The jail keeper, wounded forty years ago in the civil war, loomed out of the darkness and limped toward the cell.
“Just dumpin’ the prisoner’s chamber pot, sir.”
“The door of his cell is open!”
“I was only gone a minute. He was sleepin’.”
“Never leave an occupied cell unlocked.”
“No, sir.”
Jorie sat up when Earl entered.
“You weren’t asleep?”
“No, Mr. Foster.”
“Did you know you could have run right out of here?”
“How far would I get?”
Earl straddled the only chair, resting his arms on its back. “Were you thinking of leaving here?”
“No, sir.”
“What were you thinking about?”
Jorie’s blue eyes pierced Earl’s. “Just now? I was watching that spider in the corner there.”
The sheriff looked around at the dirty cell. “I could have O’Brien clean this place up for you.”
Earl watched a cockroach scuttle across the dark edge of the cell, and disappear into a crack in the wall. The interior partitions of the cells had been plastered and painted light green a long time ago. But years of abuse from enraged and drunken prisoners had left the surface marred and broken, exposing the skeleton of narrow wooden slats of lath. Battles had been lost, nightmares had triumphed here. The ghosts of former inmates marched across Earl’s mind.

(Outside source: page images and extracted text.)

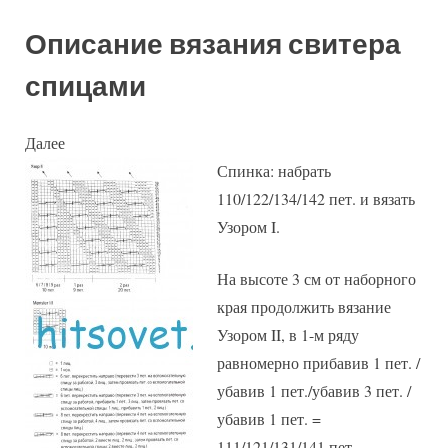
Описание вязания свитера
спицами
Далее
Спинка: набрать
110/122/134/142 пет. и вязать
Узором I.
На высоте 3 см от наборного
края продолжить вязание
Узором II, в 1-м ряду
равномерно прибавив 1 пет. /
убавив 1 пет./убавив 3 пет. /
убавив 1 пет. =
111/121/131/141 пет.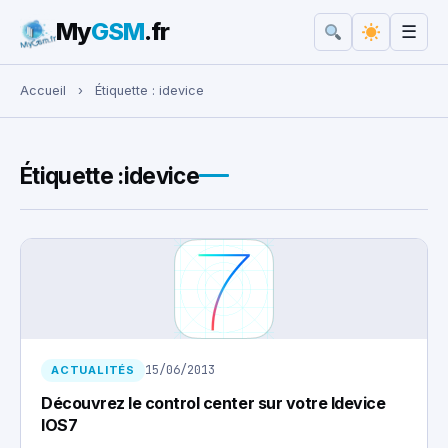
My
GSM
.fr
☰
Rechercher :
Accueil
›
Étiquette :
idevice
Étiquette :
idevice
15/06/2013
ACTUALITÉS
Découvrez le control center sur votre Idevice
IOS7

“You’ve had some time to think things over, lad. I hope your mind’s cleared up.”
Earl picked at a sore, waiting for the young man to respond.
Jorie frowned. “How’s my little sister?”
“Mrs. O’Laerty is taking fine care of her. Look, I don’t like this situation any better than you do. I’ll be honest with you. Now if this is true, Jorie, and you cooperate with us, I’ll try to get the sentence reduced.” He waited.
Jorie looked at the sheriff, then gazed out the window at the lightly falling snow. Finally, he shifted on the cot. “You said I went to see a lawyer.”
“Mr. Olsen over at Dollar Bay.”
“Did he say why?”
Earl searched the boy’s face. Didn’t he know? “He said you wanted to commit your mother.”
“Commit her?”
“That’s right.”
Earl watched the color creep up the side of the boy’s neck. He leaned forward. “The hearing’s coming up soon. Are you ready to tell me what happened?”